Essa semana o Brasil resolveu discutir sobre arte com um fervor inédito. O estopim foi o cancelamento da exposição “Queermuseu – Cartografias da Diferença na Arte Brasileira”, do Santander Cultural de Porto Alegre – que está dividindo opiniões.
Grupos contrários à mostra, como o Movimento Brasil Livre (MBL), alegam que alguns dos quadros expostos fazem apologia à zoofilia, à intolerância religiosa e à pedofilia – como a série de pinturas intitulada “Criança Viada”, de Bia Leite. As telas mostram desenhos de meninos com dizeres como “criança viada travesti da lambada” e “criança viada rainha das águas”. Segundo aqueles que se revoltaram contra o trabalho, tais quadros sexualizam a imagem das crianças, além de colocá-las num contexto vexatório.
Mas realmente faz sentido essa leitura sobre as obras? E de onde surgiu essa ideia provocadora, que acabou revoltando tanta gente?
O conceito da série assinada por Bia nasceu por meio de uma página criada no Tumblr pelo jornalista e ativista LGBT Iran Giusti. “O Criança Viada surgiu em 2013, quando resolvi juntar as fotos dos amigos e amigas que já eram ‘pintosos’ na infância. Em questão de dias, acabou virando uma celebração da comunidade LGBT”, relembra.
https://www.instagram.com/p/BZB2GXQj7Y6/?tagged=crian%C3%A7aviada
Com o sucesso, várias outras pessoas começaram a enviar suas próprias fotos para serem postadas. Iran frisa que todas as imagens publicadas foram enviadas por gente que queria se ver no Tumblr, como uma forma de rir de si mesmo e celebrar a infância – em nenhum momento o tom foi de bullying ou de objetificação do corpo infantil.
Depois de um tempo, Iran resolveu tornar o blog sazonal e só voltava a postar na época do Dia das Crianças. “Em 2014, quando surgiram várias páginas fakes no Facebook e outras redes, encerrei o Tumblr, porque as pessoas estavam usando o projeto como bullying e nunca foi essa a ideia”, relembra.
Nesse meio tempo, a artista Bia Leite entrou em contato com Iran para mostrar seu projeto artístico. “Achei lindo o trampo e inclusive cheguei a postar no Tumblr. Gosto muito da ideia de coisas que transitam por várias mídias e plataformas e fiquei feliz de ver isso acontecendo com o Criança Viada”.
Segundo Bia, o intuito do trabalho é dar visibilidade a crianças cuja vivência foge aos padrões heteronormativos. “Nós, LGBT, já fomos crianças e esse assunto incomoda. Sou totalmente contra pedofilia e contra abuso psicológico de crianças. O objetivo do trabalho é justamente o contrário. É que essas crianças tenham suas existências respeitadas”, declarou ela em entrevista ao UOL.

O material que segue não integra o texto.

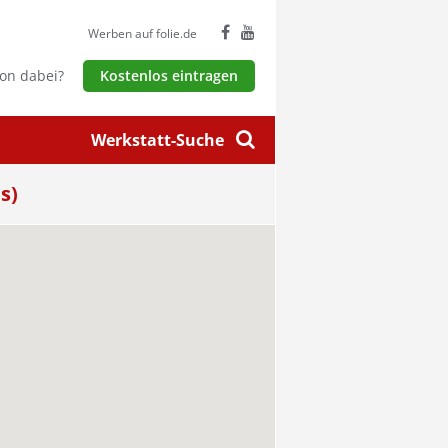
Werben auf folie.de
hon dabei?
Kostenlos eintragen
Werkstatt-Suche
s)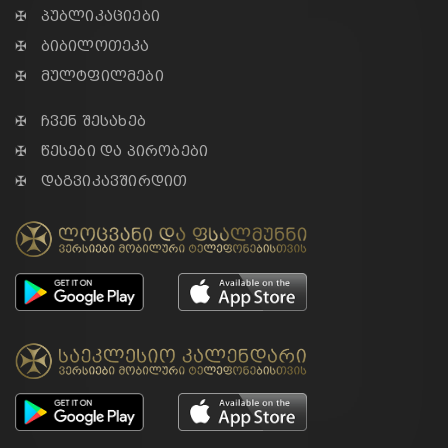
✠ პუბლიკაციები
✠ ბიბილოთეკა
✠ მულტფილმები
✠ ჩვენ შესახებ
✠ წესები და პირობები
✠ დაგვიკავშირდით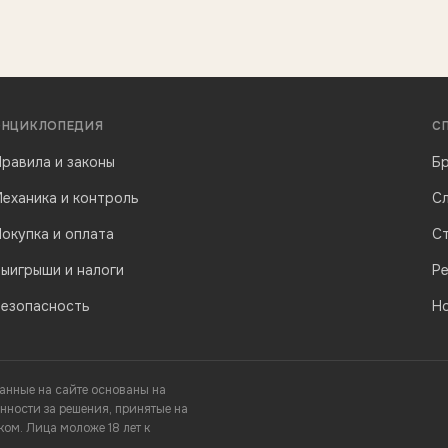
ЭНЦИКЛОПЕДИЯ
С
равила и законы
Бр
еханика и контроль
С
окупка и оплата
С
ыигрыши и налоги
Р
Безопасность
Н
анные на сайте основаны на
нности за решения, принятые на
ом. Лица моложе 18 лет к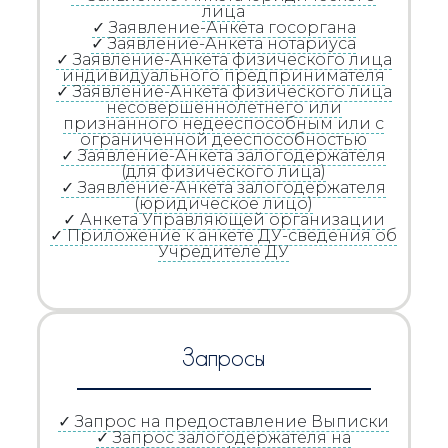
лица
✓ Заявление-Анкета госоргана
✓ Заявление-Анкета нотариуса
✓ Заявление-Анкета физического лица
индивидуального предпринимателя
✓ Заявление-Анкета физического лица
несовершеннолетнего или
признанного недееспособным или с
ограниченной дееспособностью
✓ Заявление-Анкета залогодержателя
(для физического лица)
✓ Заявление-Анкета залогодержателя
(юридическое лицо)
✓ Анкета Управляющей организации
✓ Приложение к анкете ДУ-сведения об
Учредителе ДУ
Запросы
✓ Запрос на предоставление Выписки
✓ Запрос залогодержателя на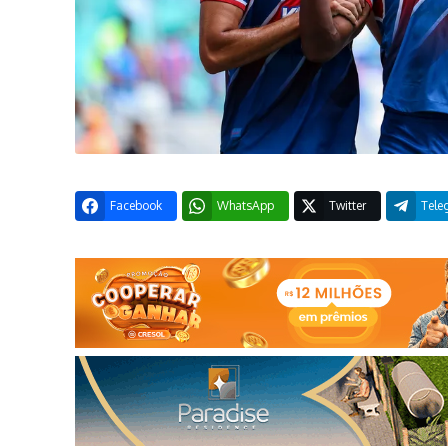
Facebook
WhatsApp
Twitter
Tele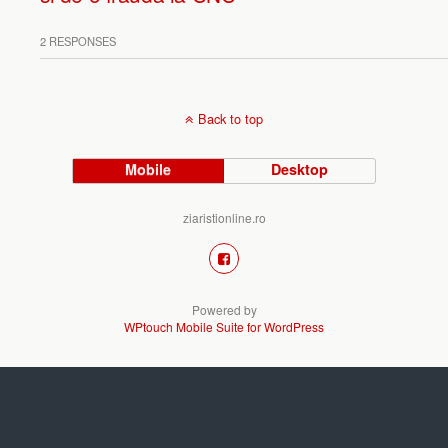
2 RESPONSES
Back to top
Mobile
Desktop
ziaristionline.ro
Powered by
WPtouch Mobile Suite for WordPress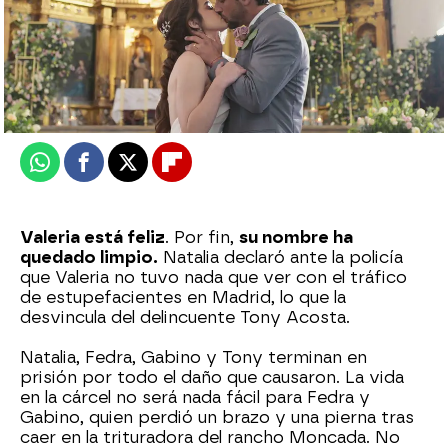
Nova
Publicado:
11 de abril de 2025, 21:53
Whatsapp
Facebook
X
Flipboard
Valeria está feliz
. Por fin,
su nombre ha
quedado limpio.
Natalia declaró ante la policía
que Valeria no tuvo nada que ver con el tráfico
de estupefacientes en Madrid, lo que la
desvincula del delincuente Tony Acosta.
Natalia, Fedra, Gabino y Tony terminan en
prisión por todo el daño que causaron. La vida
en la cárcel no será nada fácil para Fedra y
Gabino, quien perdió un brazo y una pierna tras
caer en la trituradora del rancho Moncada. No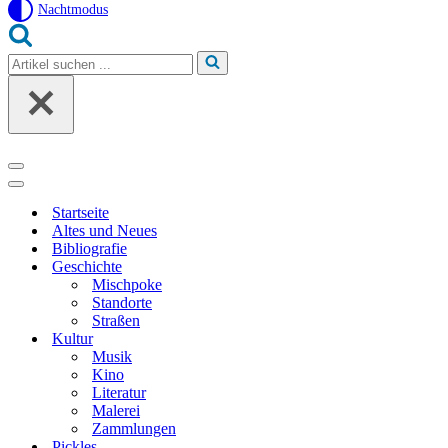
Nachtmodus
Suchen
nach …
Navigationsmenü
Navigationsmenü
Startseite
Altes und Neues
Bibliografie
Geschichte
Mischpoke
Standorte
Straßen
Kultur
Musik
Kino
Literatur
Malerei
Zammlungen
Pickles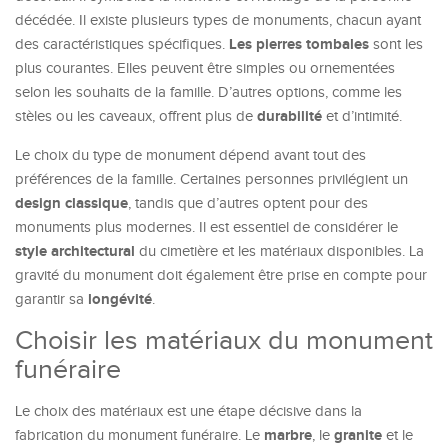
décédée. Il existe plusieurs types de monuments, chacun ayant
Les pierres tombales
des caractéristiques spécifiques.
sont les
plus courantes. Elles peuvent être simples ou ornementées
selon les souhaits de la famille. D’autres options, comme les
durabilité
stèles ou les caveaux, offrent plus de
et d’intimité.
Le choix du type de monument dépend avant tout des
préférences de la famille. Certaines personnes privilégient un
design classique
, tandis que d’autres optent pour des
monuments plus modernes. Il est essentiel de considérer le
style architectural
du cimetière et les matériaux disponibles. La
gravité du monument doit également être prise en compte pour
longévité
garantir sa
.
Choisir les matériaux du monument
funéraire
Le choix des matériaux est une étape décisive dans la
marbre
granite
fabrication du monument funéraire. Le
, le
et le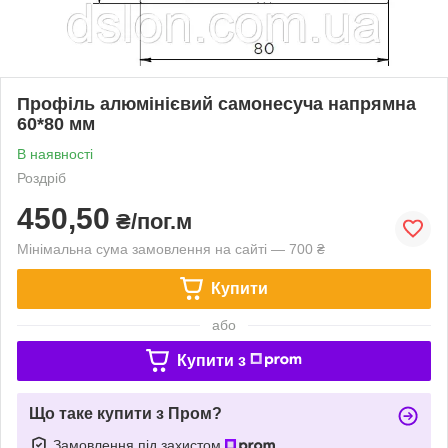
Профіль алюмінієвий самонесуча напрямна
60*80 мм
В наявності
Роздріб
450,50
₴/пог.м
Мінімальна сума замовлення на сайті — 700 ₴
Купити
або
Купити з
Що таке купити з Пром?
Замовлення під захистом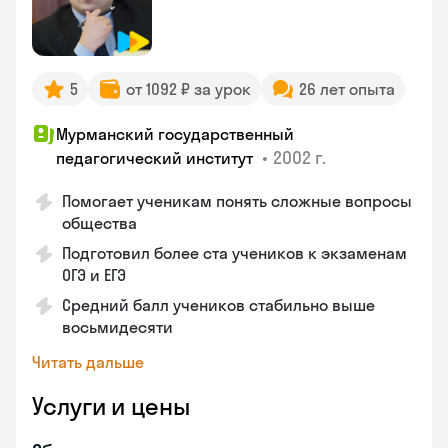
5
от 1092 ₽ за урок
26 лет опыта
Мурманский государственный
•
2002 г.
педагогический институт
Помогает ученикам понять сложные вопросы
общества
Подготовил более ста учеников к экзаменам
ОГЭ и ЕГЭ
Средний балл учеников стабильно выше
восьмидесяти
Читать дальше
Услуги и цены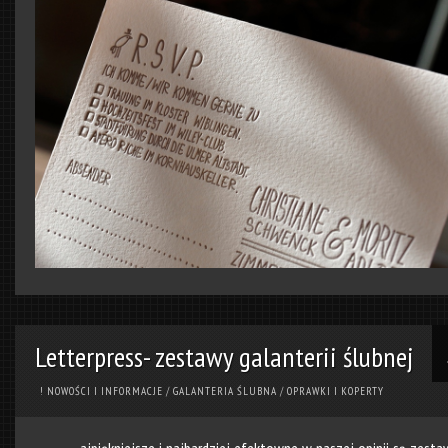
Letterpress- zestawy galanterii ślubnej
! NOWOŚCI I INFORMACJE
/
GALANTERIA ŚLUBNA
/
OPRAWKI I KOPERTY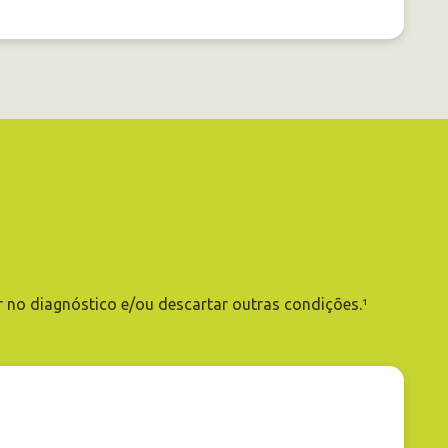
ar no diagnóstico e/ou descartar outras condições.¹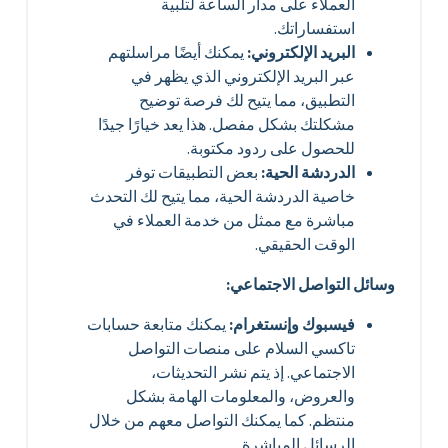
العملاء على مدار الساعة لتلبية
استفساراتك.
البريد الإلكتروني:
يمكنك أيضًا مراسلتهم
عبر البريد الإلكتروني الذي يظهر في
التطبيق، مما يتيح لك فرصة توضيح
مشكلتك بشكل مفصل. هذا يعد خيارًا جيدًا
للحصول على ردود مكتوبة.
الدردشة الحية:
بعض التطبيقات توفر
خاصية الدردشة الحية، مما يتيح لك التحدث
مباشرة مع ممثل من خدمة العملاء في
الوقت الحقيقي.
وسائل التواصل الاجتماعي:
فيسبوك وإنستغرام:
يمكنك متابعة حسابات
تاكسي السلام على منصات التواصل
الاجتماعي. إذ يتم نشر التحديثات،
والعروض، والمعلومات الهامة بشكل
منتظم. كما يمكنك التواصل معهم من خلال
الرسائل المباشرة.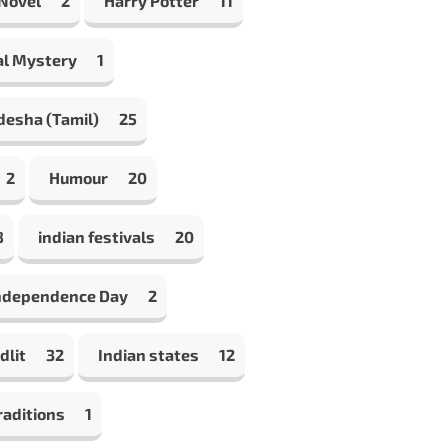
 Novel
2
Harry Potter
11
al Mystery
1
desha (Tamil)
25
2
Humour
20
8
indian festivals
20
Independence Day
2
dlit
32
Indian states
12
raditions
1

Mas dizer que essa crianças são ~viadas~ não seria um atestado de que elas estão sendo inseridas num contexto sexualizado? Para quem acredita que sim, Iran explica:
“A gente tem que entender que gênero é diferente de orientação afetiva sexual e é diferente de sexualidade e principalmente de sexo. Quando a gente fala de criança viada a gente está falando de uma fase em que os papeis de gênero não estão enraizados (ainda bem), porém os adultos – e muitas vezes outras crianças – fazem leituras e são LGBTfóbicas, então a gente precisa falar disso. Não são só adultos que sofrem LGBTfobia, não são só adultos que são agredidos por não seguirem a heteronormatividade”. Vale lembrar que até mesmo promotores do Ministério Público atestaram que não havia incitação à pedofilia nas obras.
Em resposta ao cancelamento do Queermuseu, Iran resolveu reativar o Tumblr nessa quarta-feira (13). Cerca de 24 horas depois, no entanto, a página foi tirada do ar. O motivo? Denúncias de que o conteúdo remete à pornografia infantil. Ironicamente, todas as fotos da página foram tiradas de álbuns de família e são apenas imagens de crianças em situações corriqueiras da infância. Definitivamente não há nada de pornográfico nelas.
“Não tem nenhuma foto de crianças nuas ou fazendo poses eróticas. A gente está apenas falando sobre expressão de gênero. O lance é que as pessoas não veem maldade no projeto e nem nas fotos, elas simplesmente acreditam que ser LGBT e não cumprir a heteronormatividade é errado, e usam a justificativa da pedofilia para censurar e proibir que falemos sobre gênero na infância”, finaliza Iran.